#### [Study material]
=== Section Start ===
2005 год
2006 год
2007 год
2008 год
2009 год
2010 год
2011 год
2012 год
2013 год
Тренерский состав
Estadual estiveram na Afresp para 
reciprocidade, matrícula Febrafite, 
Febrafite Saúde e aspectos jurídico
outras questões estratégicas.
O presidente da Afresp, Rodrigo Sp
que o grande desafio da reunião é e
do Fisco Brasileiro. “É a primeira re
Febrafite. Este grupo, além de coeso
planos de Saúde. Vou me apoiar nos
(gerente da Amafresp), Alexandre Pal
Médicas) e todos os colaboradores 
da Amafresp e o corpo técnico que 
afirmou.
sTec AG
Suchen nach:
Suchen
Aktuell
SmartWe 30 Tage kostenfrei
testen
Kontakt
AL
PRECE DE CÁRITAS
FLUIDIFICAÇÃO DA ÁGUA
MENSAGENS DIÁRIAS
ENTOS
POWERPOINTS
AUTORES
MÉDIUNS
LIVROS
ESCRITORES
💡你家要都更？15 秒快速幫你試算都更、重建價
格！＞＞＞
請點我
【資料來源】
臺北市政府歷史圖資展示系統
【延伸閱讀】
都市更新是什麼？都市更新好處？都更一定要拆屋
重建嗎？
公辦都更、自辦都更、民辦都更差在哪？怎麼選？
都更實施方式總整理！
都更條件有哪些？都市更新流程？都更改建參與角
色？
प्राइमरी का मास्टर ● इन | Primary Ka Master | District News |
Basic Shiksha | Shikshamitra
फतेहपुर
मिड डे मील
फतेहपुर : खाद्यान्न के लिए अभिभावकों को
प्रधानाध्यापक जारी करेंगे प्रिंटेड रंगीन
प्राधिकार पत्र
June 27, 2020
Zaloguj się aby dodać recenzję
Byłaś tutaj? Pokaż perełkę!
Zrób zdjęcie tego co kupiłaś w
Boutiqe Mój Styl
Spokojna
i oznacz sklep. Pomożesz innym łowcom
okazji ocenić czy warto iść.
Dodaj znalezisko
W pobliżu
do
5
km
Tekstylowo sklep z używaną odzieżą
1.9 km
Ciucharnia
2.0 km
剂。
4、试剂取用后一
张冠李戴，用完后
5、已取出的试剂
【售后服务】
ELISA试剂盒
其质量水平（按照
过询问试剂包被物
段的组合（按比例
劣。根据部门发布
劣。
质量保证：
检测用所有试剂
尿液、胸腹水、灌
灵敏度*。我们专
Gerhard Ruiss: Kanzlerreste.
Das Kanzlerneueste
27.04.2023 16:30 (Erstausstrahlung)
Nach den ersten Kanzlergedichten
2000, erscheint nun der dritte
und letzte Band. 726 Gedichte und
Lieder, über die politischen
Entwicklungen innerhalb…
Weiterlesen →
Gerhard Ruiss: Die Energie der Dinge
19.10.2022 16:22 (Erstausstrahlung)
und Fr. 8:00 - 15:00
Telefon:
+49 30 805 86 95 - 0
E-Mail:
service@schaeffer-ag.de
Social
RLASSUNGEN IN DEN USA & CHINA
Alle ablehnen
=== Section End ===
=== Section Start ===
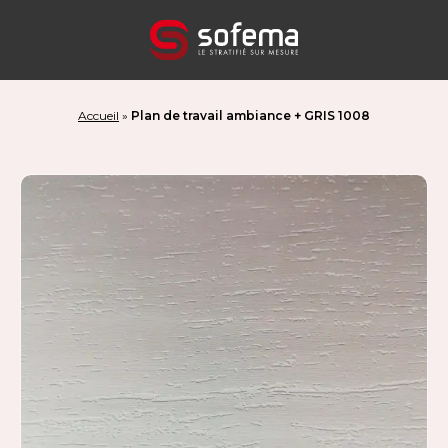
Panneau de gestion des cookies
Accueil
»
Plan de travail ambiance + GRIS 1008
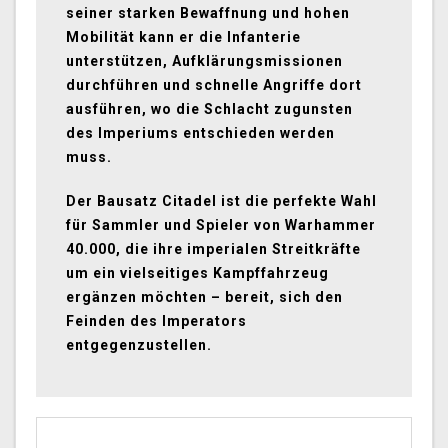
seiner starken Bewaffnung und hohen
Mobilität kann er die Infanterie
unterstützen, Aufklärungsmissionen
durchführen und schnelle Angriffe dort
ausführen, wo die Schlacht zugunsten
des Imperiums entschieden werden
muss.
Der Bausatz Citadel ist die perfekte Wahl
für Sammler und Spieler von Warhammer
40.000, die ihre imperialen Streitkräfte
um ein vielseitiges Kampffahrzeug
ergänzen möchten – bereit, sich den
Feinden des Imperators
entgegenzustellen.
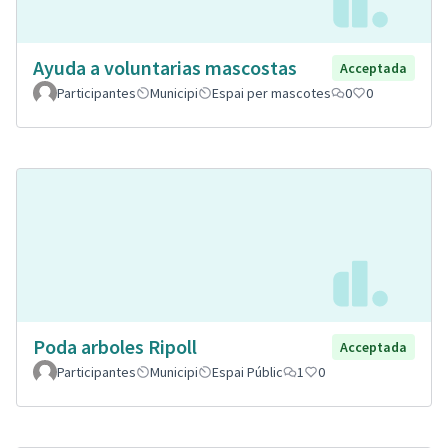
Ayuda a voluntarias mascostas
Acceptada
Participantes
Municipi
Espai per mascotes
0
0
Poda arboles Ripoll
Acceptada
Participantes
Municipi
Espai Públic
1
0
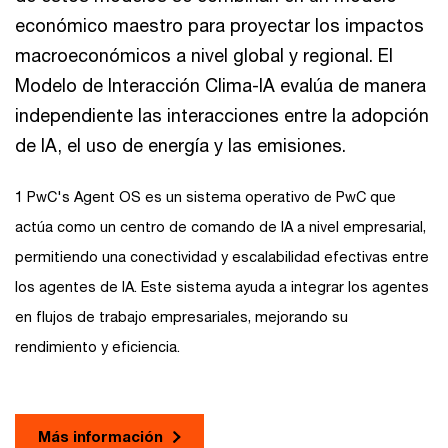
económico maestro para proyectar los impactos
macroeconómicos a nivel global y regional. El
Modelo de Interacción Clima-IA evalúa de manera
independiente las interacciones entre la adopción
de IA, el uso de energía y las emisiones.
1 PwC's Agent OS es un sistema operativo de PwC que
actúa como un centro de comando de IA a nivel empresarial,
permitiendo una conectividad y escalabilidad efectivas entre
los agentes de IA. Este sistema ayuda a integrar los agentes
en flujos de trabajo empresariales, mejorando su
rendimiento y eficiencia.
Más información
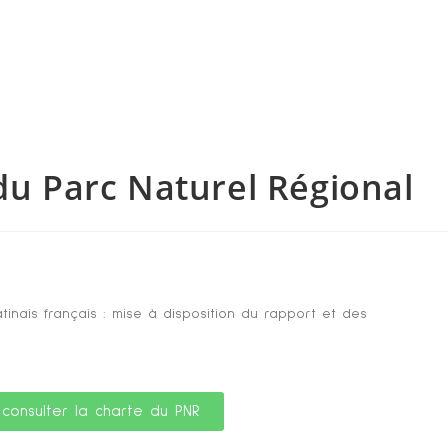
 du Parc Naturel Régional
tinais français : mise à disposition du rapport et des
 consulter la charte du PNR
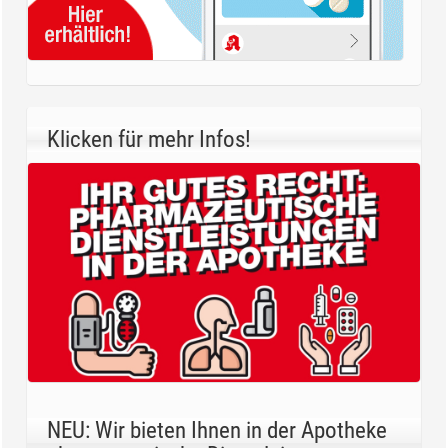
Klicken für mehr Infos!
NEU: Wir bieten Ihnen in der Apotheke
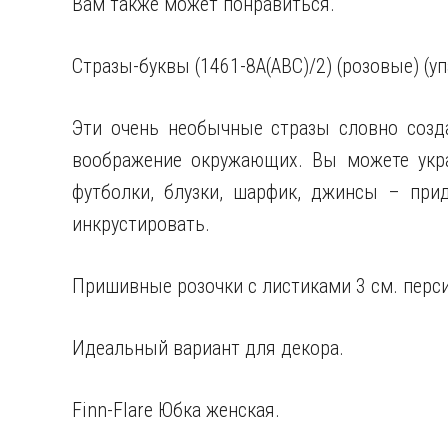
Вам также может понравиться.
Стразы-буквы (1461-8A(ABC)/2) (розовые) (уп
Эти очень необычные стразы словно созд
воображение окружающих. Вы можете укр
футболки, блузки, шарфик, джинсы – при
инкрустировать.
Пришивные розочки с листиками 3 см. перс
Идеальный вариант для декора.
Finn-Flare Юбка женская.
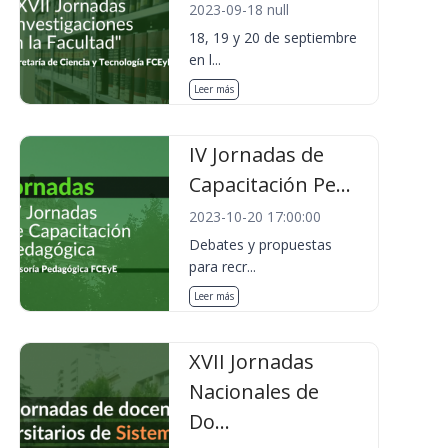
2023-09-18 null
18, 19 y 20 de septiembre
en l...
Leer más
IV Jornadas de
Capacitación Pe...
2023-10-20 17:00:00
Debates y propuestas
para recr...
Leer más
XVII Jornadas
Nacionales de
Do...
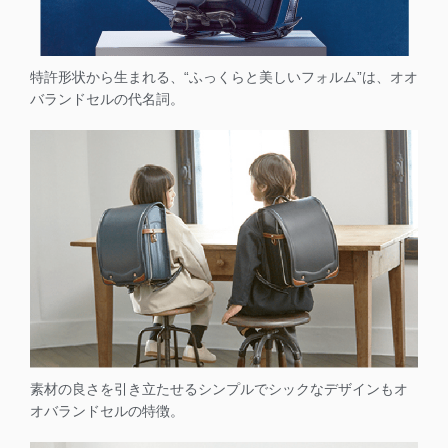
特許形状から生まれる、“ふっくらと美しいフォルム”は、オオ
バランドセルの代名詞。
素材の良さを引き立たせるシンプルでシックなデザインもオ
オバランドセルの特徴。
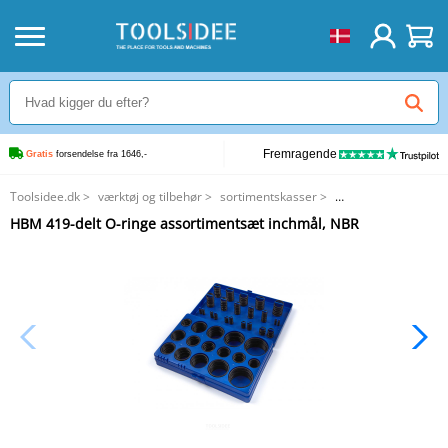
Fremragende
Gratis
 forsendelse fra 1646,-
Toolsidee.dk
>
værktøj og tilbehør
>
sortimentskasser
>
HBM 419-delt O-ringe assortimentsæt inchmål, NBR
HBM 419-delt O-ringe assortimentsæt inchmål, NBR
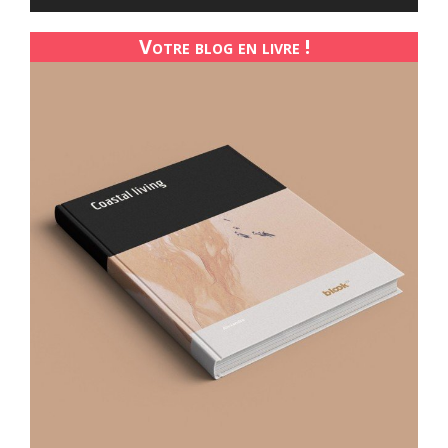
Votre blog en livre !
=== Section End ===
#### [What you have to do]
Scan the entries above for the word "sistema" and collect each line holding it.

#### [Result for this task]
1 PwC's Agent OS es un sistema operativo de PwC que
los agentes de IA. Este sistema ayuda a integrar los agentes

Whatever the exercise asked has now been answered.